Toby asked, hushed and shocked, “Don’t they give you anything to eat?”

“He tries,” the Merlin said, “when he remembers. His mind’s on the binding, you see. But it’s hard for me to digest anything much. The binding slows everything down so.” He took his hands from his tearful face and tried to smile at Toby.

“I don’t understand!” Grundo declared. “You—the Merlin—you were in Blest not so long ago. It wasn’t a month ago. I saw you. You were talking about the bespelled water in Sir James’s Inner Garden.”

“I swear to you …” The Merlin started to cry again. “I swear to you I was never in any Inner Garden! I never got that far. I was at the shrines in Derbyshire when they carried me off. And I’ve been here nearly a month. I marked the wall …”

“But I saw you!” Grundo insisted.

“Whoever you saw,” the Merlin sobbed at him, “it was not me.”

Grundo looked up at Romanov, who was staring down at the Merlin in a keen, pitiless, almost clinical way. “Weepers shed tears with the truth,” he said to Grundo. “I think I’m inclined to believe him.”

“But that means there’s an impostor …,” I started to say, when we saw another man coming toward us beyond the wall.

SIX NICK

Finding that Merlin fellow was even worse than finding that crowd of veiled, living corpses. He was alive, see. He had been sick all down the wall and all over this feathery stuff he was sitting in. I think the stuff stopped him digesting properly. He’d used the sick to mark the days in.

Anyway, Roddy had just cried out that there was an impostor in Blest when this heavy sort of man came marching over and leaned his hands on the wall to stare at us. I knew him at once. It’s strange how some people hardly change at all as they grow up. When I first met Joel, as the older of the Prayermaster’s two boys, he had had this thick pile of dark hair, cheekbones that stuck out, and eyebrows that seemed to express disgust with the whole world. Those eyebrows were just the same now.
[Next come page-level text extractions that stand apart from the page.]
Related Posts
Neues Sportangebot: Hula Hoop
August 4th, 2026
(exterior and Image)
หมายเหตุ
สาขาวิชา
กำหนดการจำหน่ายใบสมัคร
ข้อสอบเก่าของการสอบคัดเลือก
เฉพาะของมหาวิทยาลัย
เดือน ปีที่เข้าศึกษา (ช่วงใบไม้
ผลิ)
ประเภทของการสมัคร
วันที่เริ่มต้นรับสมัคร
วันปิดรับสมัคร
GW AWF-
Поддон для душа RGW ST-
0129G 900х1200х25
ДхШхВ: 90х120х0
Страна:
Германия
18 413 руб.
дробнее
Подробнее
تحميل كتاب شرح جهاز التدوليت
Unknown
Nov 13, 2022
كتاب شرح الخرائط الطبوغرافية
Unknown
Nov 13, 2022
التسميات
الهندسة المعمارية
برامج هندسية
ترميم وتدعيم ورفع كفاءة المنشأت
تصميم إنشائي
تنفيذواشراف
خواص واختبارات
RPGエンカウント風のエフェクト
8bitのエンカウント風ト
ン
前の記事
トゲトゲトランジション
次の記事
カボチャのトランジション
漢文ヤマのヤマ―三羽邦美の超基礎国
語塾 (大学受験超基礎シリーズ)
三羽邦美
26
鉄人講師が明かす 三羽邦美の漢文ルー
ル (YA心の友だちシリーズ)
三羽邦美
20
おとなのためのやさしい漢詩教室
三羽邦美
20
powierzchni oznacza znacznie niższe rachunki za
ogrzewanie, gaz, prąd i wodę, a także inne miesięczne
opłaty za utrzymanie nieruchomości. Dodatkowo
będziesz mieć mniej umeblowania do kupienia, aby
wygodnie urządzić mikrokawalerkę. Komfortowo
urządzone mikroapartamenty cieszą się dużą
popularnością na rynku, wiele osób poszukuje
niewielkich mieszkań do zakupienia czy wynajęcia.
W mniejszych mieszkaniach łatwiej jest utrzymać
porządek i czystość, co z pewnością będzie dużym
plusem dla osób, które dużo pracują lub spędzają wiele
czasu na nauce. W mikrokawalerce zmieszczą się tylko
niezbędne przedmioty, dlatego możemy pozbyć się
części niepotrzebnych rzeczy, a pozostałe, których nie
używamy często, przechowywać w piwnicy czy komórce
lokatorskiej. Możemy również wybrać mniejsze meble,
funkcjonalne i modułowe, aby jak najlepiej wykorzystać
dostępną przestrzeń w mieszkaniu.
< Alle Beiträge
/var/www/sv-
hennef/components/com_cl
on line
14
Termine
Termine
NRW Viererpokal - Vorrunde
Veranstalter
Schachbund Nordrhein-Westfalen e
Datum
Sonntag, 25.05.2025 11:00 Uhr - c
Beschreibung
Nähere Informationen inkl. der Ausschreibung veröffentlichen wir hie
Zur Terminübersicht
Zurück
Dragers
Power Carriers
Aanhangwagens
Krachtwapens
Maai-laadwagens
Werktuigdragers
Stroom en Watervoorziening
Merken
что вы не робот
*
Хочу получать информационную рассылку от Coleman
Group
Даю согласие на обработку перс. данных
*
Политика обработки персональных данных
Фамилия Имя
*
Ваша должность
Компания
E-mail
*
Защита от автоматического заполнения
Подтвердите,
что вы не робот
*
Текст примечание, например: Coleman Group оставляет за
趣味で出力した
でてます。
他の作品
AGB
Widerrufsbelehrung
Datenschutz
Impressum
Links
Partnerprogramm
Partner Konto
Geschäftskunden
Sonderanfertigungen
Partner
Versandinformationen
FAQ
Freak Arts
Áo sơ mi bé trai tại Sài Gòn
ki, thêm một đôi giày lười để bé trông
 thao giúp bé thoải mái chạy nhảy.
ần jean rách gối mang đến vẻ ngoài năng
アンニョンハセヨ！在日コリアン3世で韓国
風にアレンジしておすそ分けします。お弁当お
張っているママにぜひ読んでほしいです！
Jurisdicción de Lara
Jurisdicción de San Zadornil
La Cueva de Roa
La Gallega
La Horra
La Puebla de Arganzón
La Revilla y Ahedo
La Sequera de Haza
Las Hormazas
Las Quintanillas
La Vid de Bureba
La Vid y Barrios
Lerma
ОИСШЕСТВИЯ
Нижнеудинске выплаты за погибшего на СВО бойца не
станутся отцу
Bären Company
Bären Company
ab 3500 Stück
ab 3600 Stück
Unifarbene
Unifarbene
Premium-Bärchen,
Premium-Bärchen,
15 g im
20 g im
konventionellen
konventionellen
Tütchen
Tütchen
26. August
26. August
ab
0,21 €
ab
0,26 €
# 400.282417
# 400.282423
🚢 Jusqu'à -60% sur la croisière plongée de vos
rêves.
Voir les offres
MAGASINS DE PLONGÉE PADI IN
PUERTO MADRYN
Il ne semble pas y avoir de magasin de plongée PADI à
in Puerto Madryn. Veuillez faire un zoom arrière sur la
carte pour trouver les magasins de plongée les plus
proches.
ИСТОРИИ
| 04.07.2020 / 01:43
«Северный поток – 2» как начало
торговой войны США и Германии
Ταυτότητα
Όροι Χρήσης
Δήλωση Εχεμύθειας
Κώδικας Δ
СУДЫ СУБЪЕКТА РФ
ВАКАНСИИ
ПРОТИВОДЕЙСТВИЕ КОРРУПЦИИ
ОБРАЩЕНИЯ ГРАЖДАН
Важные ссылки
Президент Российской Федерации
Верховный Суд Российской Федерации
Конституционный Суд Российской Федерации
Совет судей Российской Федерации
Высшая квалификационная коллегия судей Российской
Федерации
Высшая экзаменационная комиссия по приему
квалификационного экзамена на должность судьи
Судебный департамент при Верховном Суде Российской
So were his rather fat lips and his blunt chin. I knew that chin perfectly, even though it was now covered with dark stubble. I remembered his sarcastic eyes, though they were bloodshot and tired. But then it had only been about three weeks since I last saw him, and it had been ten years for him and enough time to grow up in. And he stood there and didn’t know me from Adam.

“What are you people doing here?” he said.

“You might say, looking for missing persons,” Romanov answered. “Do you care to let any of them go?”

“No,” he said. “Who are you?”

“They call me Romanov,” Romanov answered. “You may have heard of me.”

“Yes,” Joel answered, in a dull, unfeeling way, as if his mind was on something else. “The abomination. You’re not supposed to be alive. We sent—”

He looked at me then and made the connection. “We sent you,” he said to me. “You were armed with a plague to kill Romanov, and we offered Romanov money to kill you.”

“And I love you, too, Joel,” I said.

He hardly seemed to hear me. He went on, as if he simply couldn’t understand it. “I sent you off from London on Earth just before we brought the Merlin here. Why aren’t you dead? Why are you here?”

So that’s how it was, I thought. “No idea. This must all be in the future for me,” I said, fast as thought. I wasn’t just meaning to confuse him. I was hoping to stop him putting his cotton-wool spell on me. He’d think he didn’t need to if he thought Romanov was going to kill me sometime later. “Where’s Japheth, then?”

“In Blest, of course, doing what he must,” Joel said. “Go away, all of you. You’ll get no joy here.”

He turned away, but Romanov stopped him by saying sharply, “What must be done in Blest, Joel?”